Figure 2. Selective Infection and In Situ Complementation in Slice Culture.

(A–D) Initial infection is restricted to cells expressing the ASLV-A receptor, TVA. In these control experiments to test infection selectivity, isolated neurons in cultured brain slices were transfected using the gene gun with two genes, one encoding TVA, and the other, DsRed2. ASLV-A-pseudotyped rabies virus [SADΔG-EGFP(EnvA)] was applied the next day and images were taken 6 days following. (A and C) DsRed2 expression marking transfection with TVA and (B and D) EGFP expression indicating subsequent selective infection of the same TVA-expressing cells with pseudotyped virus. (E–H) In situ complementation permits transsynaptic spread from a single initially infected cell to a cluster of monosynaptically connected cells.

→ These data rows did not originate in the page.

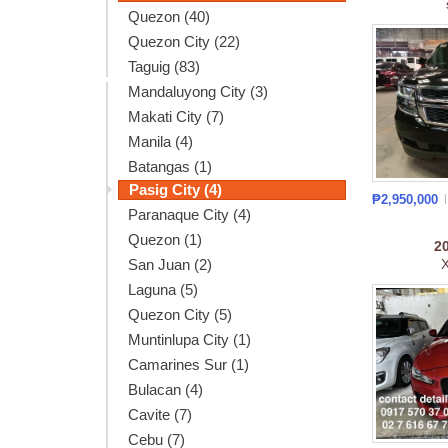
Quezon (40)
Quezon City (22)
Taguig (83)
Mandaluyong City (3)
Makati City (7)
Manila (4)
Batangas (1)
Pasig City (4)
₱2,950,000
Paranaque City (4)
Quezon (1)
2
San Juan (2)
X
Laguna (5)
Quezon City (5)
Muntinlupa City (1)
Camarines Sur (1)
Bulacan (4)
Cavite (7)
Cebu (7)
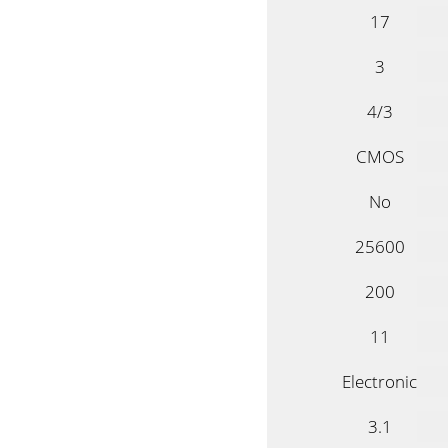
17
3
4/3
CMOS
No
25600
200
11
Electronic
3.1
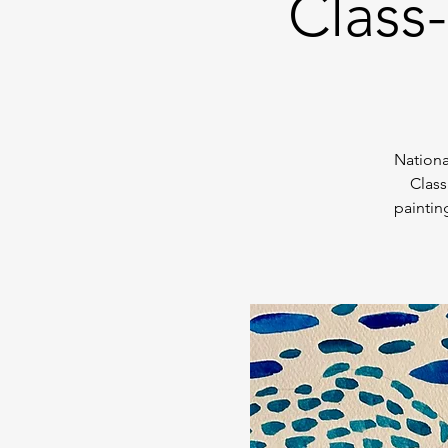
Class
Nationa
Class
paintin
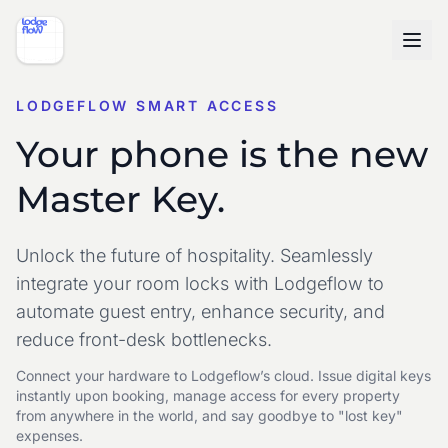
LODGEFLOW SMART ACCESS
Your phone is the new
Master Key.
Unlock the future of hospitality. Seamlessly
integrate your room locks with Lodgeflow to
automate guest entry, enhance security, and
reduce front-desk bottlenecks.
Connect your hardware to Lodgeflow’s cloud. Issue digital keys
instantly upon booking,
manage access for every property
from anywhere in the world, and
say goodbye to "lost key"
expenses.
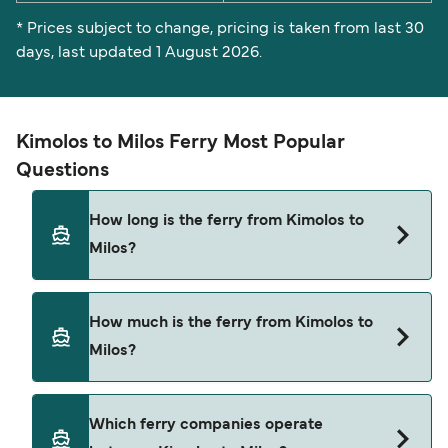
* Prices subject to change, pricing is taken from last 30
days, last updated 1 August 2026.
Kimolos to Milos Ferry Most Popular
Questions
How long is the ferry from Kimolos to
Milos?
The ferry crossing time from Kimolos to Milos is
How much is the ferry from Kimolos to
approximately 25 minutes. Sailing duration may
Milos?
vary from season to season and by operator, so
we would advise doing a live check using our
Deal Finder.
Kimolos to Milos ferry price can differ depending
Which ferry companies operate
on the season. The average price of a ferry from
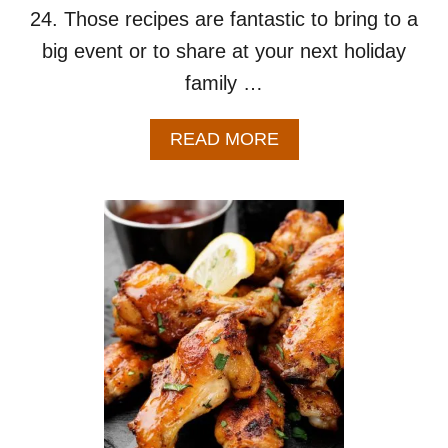
I
24. Those recipes are fantastic to bring to a
P
big event or to share at your next holiday
E
family …
A
READ MORE
B
O
U
T
S
M
A
L
L
B
A
T
C
H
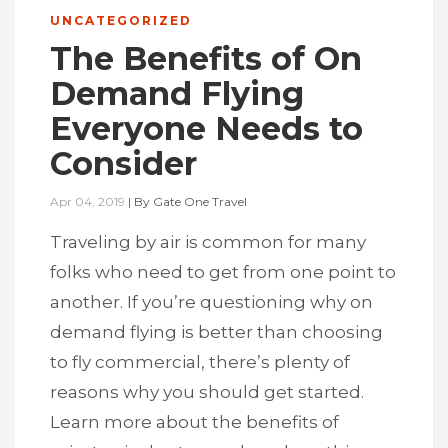
UNCATEGORIZED
The Benefits of On
Demand Flying
Everyone Needs to
Consider
Apr 04, 2019
|
By
Gate One Travel
Traveling by air is common for many
folks who need to get from one point to
another. If you’re questioning why on
demand flying is better than choosing
to fly commercial, there’s plenty of
reasons why you should get started.
Learn more about the benefits of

Isolated neurons were transfected with three genes encoding TVA to permit viral infection, DsRed2 to mark transfected cells, and the rabies virus glycoprotein gene to complement the deletion in the viral genome. (E) DsRed2 fluorescence indicating a transfected cell, marked with a dotted line, at the center of the cluster shown in (F). (G and H) Two more examples of clusters surrounding a single transfected cell. The initially infected cells expressing both EGFP and DsRed2 appear yellow. Scale bars: 200 μm.